30er Jahre. Shanghai entpuppt sich für Geschäftsmann Frank Bender nicht als glückliches Pflaster, denn er hat nicht nur seine Frau und sein Heim verloren, auch sein Job ist passé. Das Angebot als Verwalter ...

30er Jahre. Shanghai entpuppt sich für Geschäftsmann Frank Bender nicht als glückliches Pflaster, denn er hat nicht nur seine Frau und sein Heim verloren, auch sein Job ist passé. Das Angebot als Verwalter einer Zuckerrohrplantage auf einer Insel kommt für ihn daher gerade zur rechten Zeit. Er kehrt der Großstadt den Rücken und macht sich auf den Weg zu seiner neuen Wirkungsstätte, wobei ihn eine Autopanne dazu zwingt, unterwegs in einem abgelegenen Hotel einen Stopp einzulegen. Dort macht er eine hinreißende Zufallsbekanntschaft, mit der er die Nacht verbringt. Als er morgens erwacht, ist die geheimnisvolle Fremde namens Miriam bereits verschwunden. Kaum hat er endlich das Ziel seiner Reise erreicht, herrscht dort absolutes Chaos, denn der Plantagenbesitzer wurde in der vorherigen Nacht ermordet. Hauptverdächtige ist die Ehefrau, doch die ist nicht auffindbar…
Fünf Jahre nach dem Tod der kommerziell erfolgreichsten deutschen Schriftstellerin des 20. Jahrhunderts wird mit „Begegnung in der Nacht“ posthum ein bisher unveröffentlichtes Manuskript von Utta Danella als Roman veröffentlicht, dem sie nicht nur eine exotisch anmutende Hintergrundkulisse gegeben hat, sondern sich zudem noch mit einer Kriminalgeschichte an ein Genre wagte, dass man nicht sofort mit ihr verbindet. Der flüssige, bildhafte und gefühlvolle Erzählstil schickt den Leser gedanklich auf die Reise ins China des vergangenen Jahrhunderts, wo er Frank Bender kennenlernt, der vor den Scherben seines Lebens steht.

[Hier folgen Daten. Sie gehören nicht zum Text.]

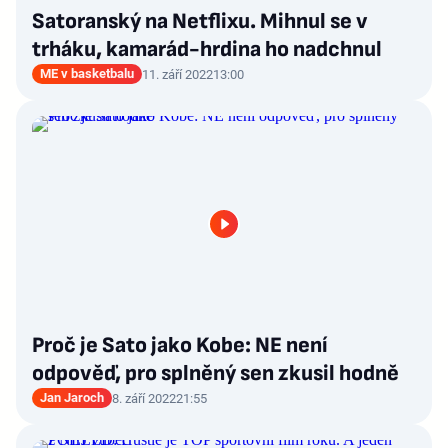
Satoranský na Netflixu. Mihnul se v
trháku, kamarád-hrdina ho nadchnul
ME v basketbalu
11. září 2022
13:00
Proč je Sato jako Kobe: NE není
odpověď, pro splněný sen zkusil hodně
Jan Jaroch
8. září 2022
21:55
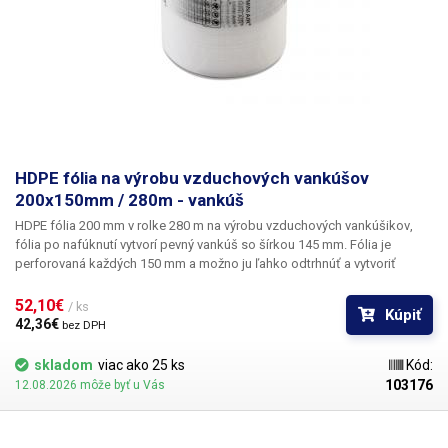
HDPE fólia na výrobu vzduchových vankúšov
200x150mm / 280m - vankúš
HDPE fólia 200 mm v rolke 280 m na výrobu vzduchových vankúšikov
,
fólia po nafúknutí vytvorí pevný vankúš so šírkou 145 mm. Fólia je
perforovaná každých 150 mm a možno ju ľahko odtrhnúť a vytvoriť
vankúšik s rozmermi 145x110 mm (rozmer po nafúknutí) alebo vytvoriť
ľubovoľne dlhý pás vankúša so šírkou 160 mm. Fólia vydrží tlak až 25 kg,
52,10€ 
/ ks
Kúpiť
je veľmi pevná a pružná.
Vzduchové vankúše sa vkladajú do voľného
42,36€ 
bez DPH
priestoru v krabici okolo zabaleného tovaru, čím sa zabráni pohybu
výrobkov v krabici a vytvorí sa vzduchový vankúš pre vaše výrobky, čím
skladom
viac ako 25 ks
Kód:
sa minimalizuje riziko poškodenia prepravovaného tovaru.
Vankúše a
103176
12.08.2026 môže byť u Vás
bublinkové fólie rôznych dĺžok a veľkostí sú skvelým obalovým
materiálom pre rôzne krehké výrobky, ako napríklad: sklo a porcelán, PC
komponenty, mobilné telefóny atď.
Vankúše sú veľmi pevné, pružné a po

Sprachlich farbenfroh und detailliert skizziert die Autorin nicht nur die fremdländisch anmutenden Örtlichkeiten so genau, dass der Leser das Gefühl hat, einen Kinofilm vor Augen zu haben, sondern gibt auch ihren Protagonisten so viel an Persönlichkeit mit, dass diese schnell wie Altbekannte wirken. Wechselnde Perspektiven erhöhen nach und nach die Spannung dieses Kriminalfalls und animieren den Leser, sich an der Tätersuche zu beteiligen. Überraschende Wendungen halten den Spannungsbogen auf hohem Niveau und machen die Geschichte zu keinem Zeitpunkt vorhersehbar, was den Rätselspaß während der Lektüre noch erhöht.

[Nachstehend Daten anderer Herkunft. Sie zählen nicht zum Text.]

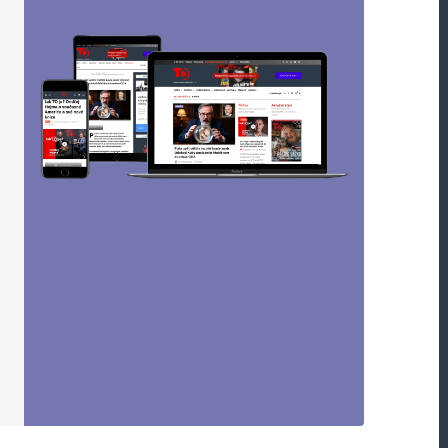
ou označeny
*
Webová stránka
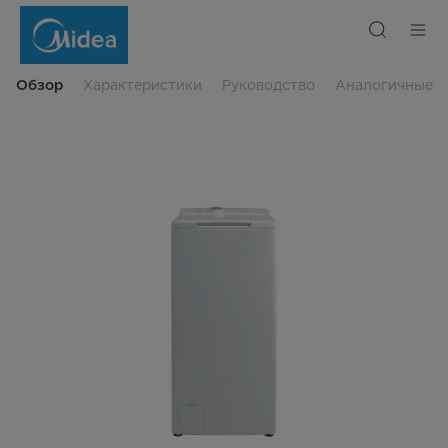
Стиральная
машина
Midea
с
вертикальной
загрузкой,
Обзор
Характеристики
Руководство
Аналогичные
вместимость
7
кг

Die Charaktere sind liebevoll ausgestaltet und mit ihren glaubwürdigen menschlichen Attitüden lebendig in Szene gesetzt, so dass sie dem Leser nicht wie Fremde erscheinen und er sich unsichtbar in ihrer Mitte tummeln kann, um alles genauestens unter die Lupe zu nehmen. Frank ist ein selbstbewusster und fleißiger Mann, der gerade eine absolute Pechsträhne hat, denn neben seinem Lebenswerk ist ihm auch die Frau abhandengekommen, in die er sich Hals über Kopf verliebt hat. Doch er ist auch ein Kämpfer und wagt sich an neue Abenteuer. Miriam ist eine attraktive, freundliche und warmherzige Frau, die gute Gründe hat, sich in Luft aufzulösen. Der tote Plantagenbesitzer war ein wahrer Kotzbrocken, der alle Menschen um sich herum nur tyrannisierte, so dass die Suche nach dem Mörder gar nicht so einfach wird. Aber auch die Nebenprotagonisten überzeugen auf ganzer Linie innerhalb dieser Geschichte.

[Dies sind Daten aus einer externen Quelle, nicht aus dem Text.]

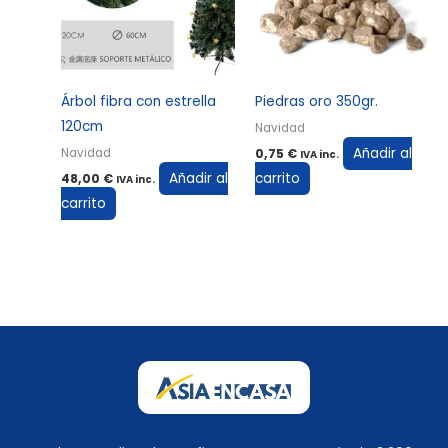
Árbol fibra con estrella
Piedras oro 350gr.
120cm
Navidad
Añadir al
Navidad
0,75
€
IVA inc.
Añadir al
carrito
48,00
€
IVA inc.
carrito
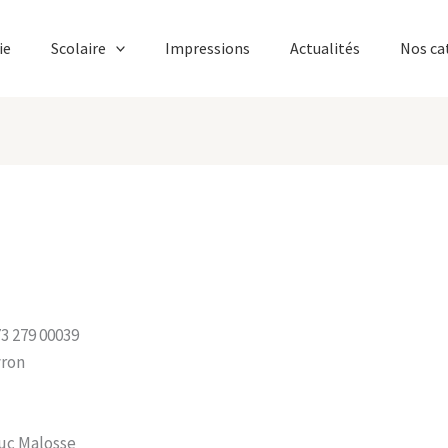
ie
Scolaire
Impressions
Actualités
Nos ca
73 279 00039
vron
Luc Malosse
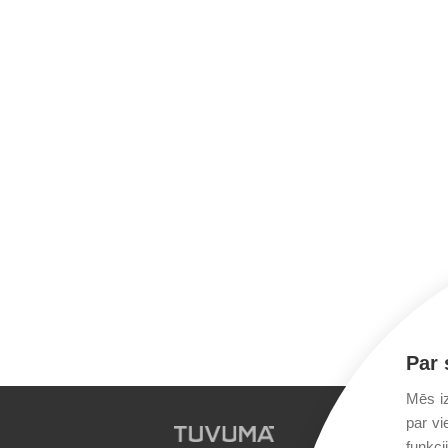
Par 
Mēs iz
par vi
funkci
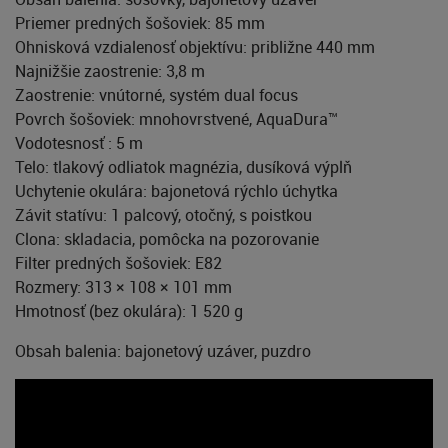
Priemer predných šošoviek: 85 mm
Ohnisková vzdialenosť objektívu: približne 440 mm
Najnižšie zaostrenie: 3,8 m
Zaostrenie: vnútorné, systém dual focus
Povrch šošoviek: mnohovrstvené, AquaDura™
Vodotesnosť : 5 m
Telo: tlakový odliatok magnézia, dusíková výplň
Uchytenie okulára: bajonetová rýchlo úchytka
Závit statívu: 1 palcový, otočný, s poistkou
Clona: skladacia, pomôcka na pozorovanie
Filter predných šošoviek: E82
Rozmery: 313 × 108 × 101 mm
Hmotnosť (bez okulára): 1 520 g
Obsah balenia: bajonetový uzáver, puzdro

„Begegnung in der Nacht“ ist ein wunderbarer Mix aus historisch angehauchter Kriminal- und Liebesgeschichte vor einer exotischen Kulisse, die Fernweh weckt und beim Lesen automatisch das Kopfkino anstellt. Schade, dass dies das letzte Buch der Autorin ist, dafür ist es aber ein wahrer Bücherschatz fürs Leserherz! Absolute Leseempfehlung!!!